- [WHAT IS REQUIRED]:
State how many lines in the entries below hold the string "File", and give nothing besides that number.

- [DATA TO USE]:
┌────────

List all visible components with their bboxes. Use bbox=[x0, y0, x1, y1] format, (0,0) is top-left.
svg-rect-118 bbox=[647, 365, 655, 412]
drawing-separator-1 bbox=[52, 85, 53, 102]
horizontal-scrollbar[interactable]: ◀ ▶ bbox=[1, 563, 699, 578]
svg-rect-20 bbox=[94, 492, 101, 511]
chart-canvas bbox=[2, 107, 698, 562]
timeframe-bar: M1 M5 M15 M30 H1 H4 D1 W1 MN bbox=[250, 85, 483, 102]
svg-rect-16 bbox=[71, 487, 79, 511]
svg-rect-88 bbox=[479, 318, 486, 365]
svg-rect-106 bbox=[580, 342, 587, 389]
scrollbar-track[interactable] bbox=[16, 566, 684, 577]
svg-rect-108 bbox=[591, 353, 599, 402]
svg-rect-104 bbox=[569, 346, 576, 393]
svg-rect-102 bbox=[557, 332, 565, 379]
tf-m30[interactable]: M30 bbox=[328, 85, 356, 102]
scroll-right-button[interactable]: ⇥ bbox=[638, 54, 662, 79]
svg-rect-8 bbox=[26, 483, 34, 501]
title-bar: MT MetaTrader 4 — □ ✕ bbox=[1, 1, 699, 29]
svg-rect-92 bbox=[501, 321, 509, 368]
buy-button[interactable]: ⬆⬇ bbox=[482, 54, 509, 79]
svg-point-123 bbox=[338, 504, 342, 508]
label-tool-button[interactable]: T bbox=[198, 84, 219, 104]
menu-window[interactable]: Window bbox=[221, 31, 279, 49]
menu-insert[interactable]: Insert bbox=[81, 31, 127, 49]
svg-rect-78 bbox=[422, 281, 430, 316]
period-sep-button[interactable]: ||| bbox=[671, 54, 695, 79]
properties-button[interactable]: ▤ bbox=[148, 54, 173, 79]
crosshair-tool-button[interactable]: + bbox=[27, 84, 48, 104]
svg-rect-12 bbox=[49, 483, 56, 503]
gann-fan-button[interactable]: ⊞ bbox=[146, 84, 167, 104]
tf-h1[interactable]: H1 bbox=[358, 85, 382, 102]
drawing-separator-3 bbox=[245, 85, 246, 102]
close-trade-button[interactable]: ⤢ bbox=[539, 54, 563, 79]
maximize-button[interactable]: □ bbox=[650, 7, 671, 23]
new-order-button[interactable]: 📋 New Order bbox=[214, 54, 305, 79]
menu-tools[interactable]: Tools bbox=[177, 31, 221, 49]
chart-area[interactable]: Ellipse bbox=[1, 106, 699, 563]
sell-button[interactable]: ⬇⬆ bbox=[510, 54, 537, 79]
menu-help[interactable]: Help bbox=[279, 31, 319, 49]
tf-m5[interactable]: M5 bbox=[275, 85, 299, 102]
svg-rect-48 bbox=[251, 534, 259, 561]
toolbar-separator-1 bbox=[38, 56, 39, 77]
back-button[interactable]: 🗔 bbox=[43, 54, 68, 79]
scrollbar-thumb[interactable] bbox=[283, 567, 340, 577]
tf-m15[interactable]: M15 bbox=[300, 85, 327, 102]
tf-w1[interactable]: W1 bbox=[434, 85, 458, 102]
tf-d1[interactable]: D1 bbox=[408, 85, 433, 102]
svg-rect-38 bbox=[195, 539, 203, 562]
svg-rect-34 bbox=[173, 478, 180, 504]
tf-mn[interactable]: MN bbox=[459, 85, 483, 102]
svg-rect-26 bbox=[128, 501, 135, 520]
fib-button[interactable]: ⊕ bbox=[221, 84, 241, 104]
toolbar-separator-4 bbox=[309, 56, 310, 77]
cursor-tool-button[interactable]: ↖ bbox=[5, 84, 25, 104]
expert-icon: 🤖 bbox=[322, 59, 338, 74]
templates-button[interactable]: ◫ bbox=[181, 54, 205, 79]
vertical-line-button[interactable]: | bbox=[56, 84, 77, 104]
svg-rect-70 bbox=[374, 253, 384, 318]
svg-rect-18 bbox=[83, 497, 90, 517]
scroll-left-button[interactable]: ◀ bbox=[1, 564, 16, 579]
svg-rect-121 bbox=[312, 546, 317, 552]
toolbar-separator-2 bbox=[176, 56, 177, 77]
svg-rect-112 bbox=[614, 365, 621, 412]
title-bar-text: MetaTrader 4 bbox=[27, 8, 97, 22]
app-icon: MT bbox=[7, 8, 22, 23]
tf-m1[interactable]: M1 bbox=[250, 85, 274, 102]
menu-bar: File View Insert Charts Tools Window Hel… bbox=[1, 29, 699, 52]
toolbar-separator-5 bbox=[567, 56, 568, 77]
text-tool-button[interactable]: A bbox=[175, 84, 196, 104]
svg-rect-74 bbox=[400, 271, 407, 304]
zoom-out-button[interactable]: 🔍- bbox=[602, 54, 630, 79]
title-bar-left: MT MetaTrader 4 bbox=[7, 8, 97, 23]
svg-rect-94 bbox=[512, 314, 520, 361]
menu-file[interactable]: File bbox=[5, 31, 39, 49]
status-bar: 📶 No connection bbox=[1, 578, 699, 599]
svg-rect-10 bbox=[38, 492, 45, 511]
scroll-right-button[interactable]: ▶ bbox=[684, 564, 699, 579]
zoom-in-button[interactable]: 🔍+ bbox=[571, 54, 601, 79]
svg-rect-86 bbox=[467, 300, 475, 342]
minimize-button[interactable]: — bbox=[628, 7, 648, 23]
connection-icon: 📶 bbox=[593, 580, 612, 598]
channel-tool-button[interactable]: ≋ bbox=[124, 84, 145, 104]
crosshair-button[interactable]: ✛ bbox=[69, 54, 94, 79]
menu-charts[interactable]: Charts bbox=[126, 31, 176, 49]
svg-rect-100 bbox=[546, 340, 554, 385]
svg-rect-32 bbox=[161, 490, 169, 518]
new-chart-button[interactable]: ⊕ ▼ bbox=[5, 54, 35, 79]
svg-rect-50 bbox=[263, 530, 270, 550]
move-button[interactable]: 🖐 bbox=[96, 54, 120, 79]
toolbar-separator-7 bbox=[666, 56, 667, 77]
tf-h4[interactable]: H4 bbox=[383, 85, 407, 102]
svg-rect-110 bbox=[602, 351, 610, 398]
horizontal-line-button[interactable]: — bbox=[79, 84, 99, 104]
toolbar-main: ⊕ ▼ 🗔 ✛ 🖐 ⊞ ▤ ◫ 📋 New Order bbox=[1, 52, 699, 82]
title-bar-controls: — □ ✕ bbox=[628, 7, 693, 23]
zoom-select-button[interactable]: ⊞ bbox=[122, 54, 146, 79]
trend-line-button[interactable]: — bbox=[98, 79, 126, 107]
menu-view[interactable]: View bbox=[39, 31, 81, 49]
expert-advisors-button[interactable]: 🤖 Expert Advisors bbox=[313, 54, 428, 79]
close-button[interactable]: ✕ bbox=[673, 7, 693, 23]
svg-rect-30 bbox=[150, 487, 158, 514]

└────────

- [RESPONSE BELOW]:
2